• _YOUR ASSIGNMENT_:
Once the pictures are set aside, copy the records below exactly as they stand.

• _SUPPLIED RECORDS_:
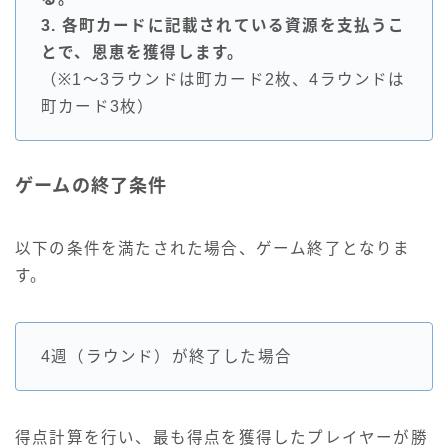
3. 各町カードに記載されている資源を支払うこ
とで、恩恵を獲得します。
（※1～3ラウンドは町カード2枚、4ラウンドは
町カード3枚）
ゲームの終了条件
以下の条件を満たされた場合、ゲーム終了となりま
す。
4週（ラウンド）が終了した場合
得点計算を行い、最も得点を獲得したプレイヤーが勝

• _ANSWER TO THIS EXERCISE_:
3. 各町カードに記載されている資源を支払うこ
とで、恩恵を獲得します。
（※1～3ラウンドは町カード2枚、4ラウンドは
町カード3枚）
ゲームの終了条件
以下の条件を満たされた場合、ゲーム終了となりま
す。
4週（ラウンド）が終了した場合
得点計算を行い、最も得点を獲得したプレイヤーが勝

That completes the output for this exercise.